▸ **Dataset entries**

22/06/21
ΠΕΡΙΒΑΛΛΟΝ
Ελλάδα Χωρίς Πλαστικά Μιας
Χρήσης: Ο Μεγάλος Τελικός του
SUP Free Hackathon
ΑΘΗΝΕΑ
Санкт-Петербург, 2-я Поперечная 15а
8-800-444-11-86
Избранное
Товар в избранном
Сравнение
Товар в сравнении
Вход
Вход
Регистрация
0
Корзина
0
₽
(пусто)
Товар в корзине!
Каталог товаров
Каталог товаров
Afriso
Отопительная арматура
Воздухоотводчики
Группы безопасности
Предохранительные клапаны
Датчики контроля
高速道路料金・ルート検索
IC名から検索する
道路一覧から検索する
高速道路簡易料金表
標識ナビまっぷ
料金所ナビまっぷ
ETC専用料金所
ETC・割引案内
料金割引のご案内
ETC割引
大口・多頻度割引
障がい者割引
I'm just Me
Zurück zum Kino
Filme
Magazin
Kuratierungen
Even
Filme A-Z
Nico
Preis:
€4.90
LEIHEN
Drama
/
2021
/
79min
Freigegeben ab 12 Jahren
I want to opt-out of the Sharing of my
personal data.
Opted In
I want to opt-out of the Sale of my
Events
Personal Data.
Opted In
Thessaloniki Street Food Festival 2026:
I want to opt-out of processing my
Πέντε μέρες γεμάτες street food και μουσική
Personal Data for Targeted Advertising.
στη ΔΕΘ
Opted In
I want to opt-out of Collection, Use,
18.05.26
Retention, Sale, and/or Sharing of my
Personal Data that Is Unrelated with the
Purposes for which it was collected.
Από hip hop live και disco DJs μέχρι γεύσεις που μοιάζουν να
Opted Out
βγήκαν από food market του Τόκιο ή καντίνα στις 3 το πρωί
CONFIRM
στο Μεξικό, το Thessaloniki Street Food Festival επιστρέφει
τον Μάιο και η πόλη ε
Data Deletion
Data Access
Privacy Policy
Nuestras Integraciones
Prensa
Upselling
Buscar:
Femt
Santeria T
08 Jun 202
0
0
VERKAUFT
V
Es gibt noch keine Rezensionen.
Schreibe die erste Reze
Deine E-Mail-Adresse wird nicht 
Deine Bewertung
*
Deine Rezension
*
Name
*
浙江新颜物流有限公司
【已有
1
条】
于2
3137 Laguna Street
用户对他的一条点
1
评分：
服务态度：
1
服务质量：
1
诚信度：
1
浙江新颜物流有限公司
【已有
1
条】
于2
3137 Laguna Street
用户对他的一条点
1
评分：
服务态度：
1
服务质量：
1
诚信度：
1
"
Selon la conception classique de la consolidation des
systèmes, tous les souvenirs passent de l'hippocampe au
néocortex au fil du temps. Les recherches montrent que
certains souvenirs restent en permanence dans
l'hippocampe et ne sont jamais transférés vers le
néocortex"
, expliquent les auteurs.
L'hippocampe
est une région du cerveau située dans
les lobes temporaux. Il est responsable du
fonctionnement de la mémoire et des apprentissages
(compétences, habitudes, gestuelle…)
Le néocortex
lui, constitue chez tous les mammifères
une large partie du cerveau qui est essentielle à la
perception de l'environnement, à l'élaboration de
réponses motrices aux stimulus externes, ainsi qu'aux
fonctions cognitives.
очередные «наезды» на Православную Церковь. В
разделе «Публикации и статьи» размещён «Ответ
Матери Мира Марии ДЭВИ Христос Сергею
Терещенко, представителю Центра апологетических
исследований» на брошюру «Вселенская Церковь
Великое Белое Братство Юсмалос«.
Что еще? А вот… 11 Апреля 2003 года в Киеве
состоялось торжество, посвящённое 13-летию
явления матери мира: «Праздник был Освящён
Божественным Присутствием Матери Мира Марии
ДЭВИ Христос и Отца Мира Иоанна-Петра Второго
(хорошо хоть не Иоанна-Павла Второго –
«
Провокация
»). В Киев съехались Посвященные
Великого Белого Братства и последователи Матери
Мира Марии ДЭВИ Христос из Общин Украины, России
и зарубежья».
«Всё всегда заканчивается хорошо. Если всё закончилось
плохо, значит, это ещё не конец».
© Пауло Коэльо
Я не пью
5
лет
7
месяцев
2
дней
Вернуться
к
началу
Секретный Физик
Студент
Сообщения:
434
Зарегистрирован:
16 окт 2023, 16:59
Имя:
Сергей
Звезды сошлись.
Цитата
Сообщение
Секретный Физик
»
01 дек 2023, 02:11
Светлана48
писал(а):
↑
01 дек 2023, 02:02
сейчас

▸ **Your assignment**
Report the number of lines in the listing that contain the word "Церковь". No other words are permitted.

▸ **Exercise answer**
2